Côté consommation, les tarifs « de genre » peinent à s’appliquer aux questions de genre. En effet, la configuration des foyers, l’éloignement des habitations, ne permet pas aisément de contrôler leur légitimité.

Des alternatives toutes aussi intéressantes se développent telles que la mise à disposition de réfrigérateurs, de climatiseurs, télévisions. La mise à disposition de ces matériels bénéficie directement aux femmes pour répondre à certains des enjeux susmentionnés.

Le suivi des projets exige souvent la mise en place d’un organe participatif de consultation locale pour assurer son acceptabilité et pérennité.

La mixité parfois imposée dans ces assemblées tend à desservir la cause féminine voire à les exposer à des agressions verbales ou physiques. Pour pallier ce risque, des assemblées de femmes peuvent être tenues en parallèle des assemblées masculines ; les femmes sont alors plus à l’aise pour s’exprimer et échanger.

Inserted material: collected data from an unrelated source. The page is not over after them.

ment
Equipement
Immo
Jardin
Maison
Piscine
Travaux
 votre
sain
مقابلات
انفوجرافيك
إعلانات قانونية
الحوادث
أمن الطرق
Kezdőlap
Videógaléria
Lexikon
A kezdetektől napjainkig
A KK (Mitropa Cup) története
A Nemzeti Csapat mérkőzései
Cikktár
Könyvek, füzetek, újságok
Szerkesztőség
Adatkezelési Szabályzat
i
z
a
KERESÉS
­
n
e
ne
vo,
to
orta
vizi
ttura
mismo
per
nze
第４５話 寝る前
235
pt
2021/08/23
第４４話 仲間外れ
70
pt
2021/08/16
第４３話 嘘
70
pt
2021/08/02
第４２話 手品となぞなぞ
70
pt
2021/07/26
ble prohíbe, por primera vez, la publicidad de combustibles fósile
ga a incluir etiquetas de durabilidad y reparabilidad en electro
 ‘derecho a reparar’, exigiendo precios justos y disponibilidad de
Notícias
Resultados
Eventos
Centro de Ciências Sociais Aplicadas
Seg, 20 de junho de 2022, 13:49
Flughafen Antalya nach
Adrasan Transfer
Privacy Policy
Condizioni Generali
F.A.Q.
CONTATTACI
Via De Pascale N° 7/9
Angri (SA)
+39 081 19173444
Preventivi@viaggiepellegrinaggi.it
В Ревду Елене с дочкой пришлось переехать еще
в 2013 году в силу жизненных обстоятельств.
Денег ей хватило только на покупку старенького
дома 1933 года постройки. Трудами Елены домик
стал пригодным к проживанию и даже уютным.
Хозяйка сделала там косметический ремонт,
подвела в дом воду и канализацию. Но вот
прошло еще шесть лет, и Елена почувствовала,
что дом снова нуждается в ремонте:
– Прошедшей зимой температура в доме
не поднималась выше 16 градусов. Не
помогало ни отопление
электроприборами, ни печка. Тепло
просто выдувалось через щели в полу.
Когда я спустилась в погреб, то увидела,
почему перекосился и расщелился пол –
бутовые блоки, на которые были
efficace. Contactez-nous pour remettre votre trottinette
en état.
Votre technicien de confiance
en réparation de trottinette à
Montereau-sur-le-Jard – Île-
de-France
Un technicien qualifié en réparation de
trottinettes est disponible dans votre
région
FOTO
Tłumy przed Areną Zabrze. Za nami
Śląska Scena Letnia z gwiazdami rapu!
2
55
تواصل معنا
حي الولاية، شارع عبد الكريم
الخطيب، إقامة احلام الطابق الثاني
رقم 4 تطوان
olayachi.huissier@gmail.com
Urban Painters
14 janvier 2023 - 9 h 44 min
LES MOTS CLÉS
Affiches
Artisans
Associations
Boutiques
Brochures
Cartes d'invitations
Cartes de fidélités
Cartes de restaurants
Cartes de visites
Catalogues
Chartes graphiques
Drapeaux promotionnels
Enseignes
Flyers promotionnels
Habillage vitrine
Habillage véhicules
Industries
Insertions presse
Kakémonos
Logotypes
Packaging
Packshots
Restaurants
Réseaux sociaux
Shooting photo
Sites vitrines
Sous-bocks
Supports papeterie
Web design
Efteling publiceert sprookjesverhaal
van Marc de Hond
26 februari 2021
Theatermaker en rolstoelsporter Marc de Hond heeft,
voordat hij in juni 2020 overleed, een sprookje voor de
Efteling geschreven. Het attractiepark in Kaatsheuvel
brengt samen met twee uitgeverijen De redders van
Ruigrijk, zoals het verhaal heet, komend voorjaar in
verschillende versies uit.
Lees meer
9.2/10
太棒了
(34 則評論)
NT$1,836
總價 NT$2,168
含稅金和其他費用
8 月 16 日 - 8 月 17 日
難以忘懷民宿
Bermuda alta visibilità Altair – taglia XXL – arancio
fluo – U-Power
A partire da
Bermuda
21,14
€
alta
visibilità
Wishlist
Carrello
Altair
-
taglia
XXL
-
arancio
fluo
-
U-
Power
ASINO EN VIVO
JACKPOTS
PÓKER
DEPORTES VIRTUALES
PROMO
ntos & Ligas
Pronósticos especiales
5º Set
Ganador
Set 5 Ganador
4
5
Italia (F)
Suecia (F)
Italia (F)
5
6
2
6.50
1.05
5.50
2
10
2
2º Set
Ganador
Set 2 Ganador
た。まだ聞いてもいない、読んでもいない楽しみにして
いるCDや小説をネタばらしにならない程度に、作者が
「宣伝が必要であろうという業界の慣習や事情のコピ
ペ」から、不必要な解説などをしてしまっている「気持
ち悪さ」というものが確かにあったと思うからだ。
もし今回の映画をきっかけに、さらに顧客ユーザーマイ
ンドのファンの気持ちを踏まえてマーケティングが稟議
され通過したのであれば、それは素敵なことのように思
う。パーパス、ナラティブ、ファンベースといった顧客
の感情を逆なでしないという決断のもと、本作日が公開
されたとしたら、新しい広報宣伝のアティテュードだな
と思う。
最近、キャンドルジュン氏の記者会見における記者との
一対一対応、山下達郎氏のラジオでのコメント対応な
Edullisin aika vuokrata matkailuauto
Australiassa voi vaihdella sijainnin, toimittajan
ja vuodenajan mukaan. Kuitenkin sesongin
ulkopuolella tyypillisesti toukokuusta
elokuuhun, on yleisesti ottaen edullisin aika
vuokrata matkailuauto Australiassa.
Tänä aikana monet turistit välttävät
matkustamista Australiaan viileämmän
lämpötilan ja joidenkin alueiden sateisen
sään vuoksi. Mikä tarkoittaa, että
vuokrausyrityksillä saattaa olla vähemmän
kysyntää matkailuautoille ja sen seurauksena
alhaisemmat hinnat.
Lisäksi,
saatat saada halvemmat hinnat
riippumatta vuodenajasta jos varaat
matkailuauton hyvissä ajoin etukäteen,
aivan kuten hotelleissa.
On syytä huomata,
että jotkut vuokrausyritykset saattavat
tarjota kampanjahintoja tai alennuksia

L’adoption de telles mesures contribue à une modeste émancipation politique.

Objectif ultime : permettre aux femmes d’initier des projets énergétiques en tant qu’investisseur et développeur de projets. En travaillant sur des questions d’intérêt général, comme le sont les énergies, les femmes sont plus enclines à s’investir dans la vie publique.

L’intégration de la question de genre dans les projets énergétiques ouvre la voie vers une émancipation économique et sociale des femmes qui d’une part se réapproprient les énergies et les ressources naturelles correspondantes, et accèdent, d’autre part, à des responsabilités qui favorisent leur autonomisation pour un développent durable.